3. In order to prevent the leakage of glue, distilled water should be immediately added to the upper and lower sumps, but distilled water should not exceed the edge of the short glass plate.
4. After the gel has solidified, you can see a bright area with a different refractive index between the sample comb and the gel plate.
(D) Add sample
1. Loosen the clamps on the two rubber pipes that connect the upper and lower reservoirs and let go of the distilled water in the tank. After the water flows, clamp the clamps again.
2, gently remove the sample comb, hands, you can see a clear line of wells, the hole to absorb moisture (note that you must not touch the edge of the hole).
3, in the upper and lower reservoir tank to add slow; medium liquid, the height of the liquid should exceed the upper edge of the upper reservoir short glass.
4. Use a microsyringe to suck a certain amount of sample into the concave gel sample well between the long and short glass plates (note that the sample loading action should be light, and the needle must not touch the plastic surface).

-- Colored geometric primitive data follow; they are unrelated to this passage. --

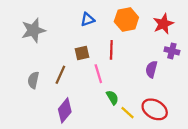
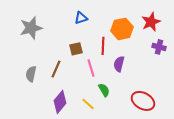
orange hexagon: (126, 19) -> (122, 29), moved
purple semicircle: (151, 69) -> (119, 64), moved
yellow line: (128, 113) -> (88, 104), moved

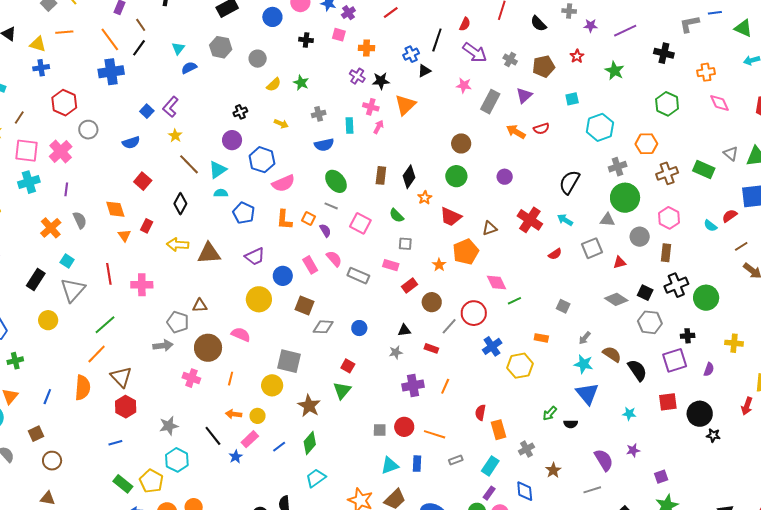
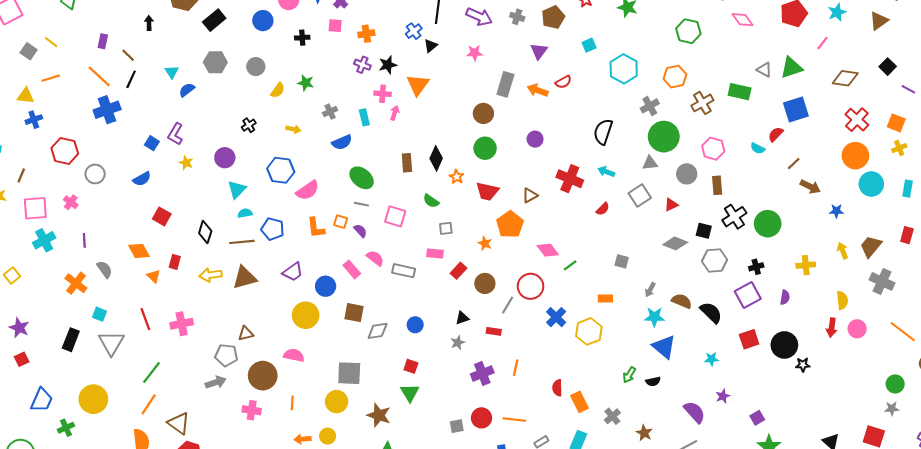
gray rectangle: (490, 102) -> (505, 84), moved
purple circle: (232, 140) -> (225, 158), moved
pink cross: (61, 152) -> (71, 202), size x0.6
brown line: (189, 164) -> (242, 242), moved, turned -40
yellow circle: (48, 320) -> (93, 399), moved, size x1.4

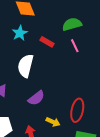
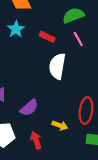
white semicircle: (25, 66) -> (57, 66), moved
purple semicircle: (36, 98) -> (29, 108), moved

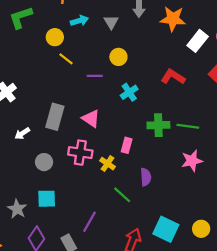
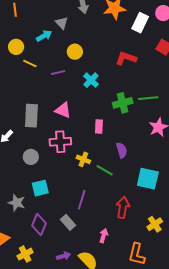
cyan arrow: (79, 21) -> (44, 36), moved
yellow cross: (107, 164) -> (83, 159), moved
cyan square: (166, 229) -> (148, 179), moved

(e) Electrophoresis A reservoir wire is connected to the negative electrode of the electrophoresis apparatus, and the lower reservoir wire is connected to the positive electrode of the electrophoresis apparatus. Check the line is correct, in accordance with the required voltage and current electrophoresis.

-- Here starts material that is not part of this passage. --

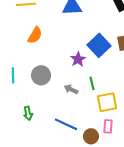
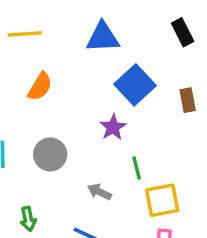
blue square: (99, 45) -> (135, 85), moved
gray arrow: (71, 89) -> (99, 192), moved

(6) Take out the rubber plate and finish electrophoresis. Loosen the nut, remove the plastic frame, and peel off the glass plate. In the lower corner space of the two glass plates, use the back of the blade to gently shake, and separate the glue surface from a glass plate. Place the glass plate with the plastic plate on the table, gently hold the film along the bottom of the gel with both hands, and place it in a large petri dish. After the plastic plate has been rinsed and decolorized, clear bands can be seen.
Note: The same applies to the DYCZ-28B and 29 sandwich electrophoresis tanks. The same applies to the DYCZ-28C, 28D, and 30 electrophoresis tanks. Since two plastic sheets are produced, three reservoirs are actually formed. Please note that during the operation, both short glass plates of the plastic chamber should be inward, the middle is negative, and the two sides are positive.
note. Can be used as two pieces of gel electrophoresis tank, when making a piece of plastic, three leads should be inserted in the electrophoresis tank, so as not to touch the table.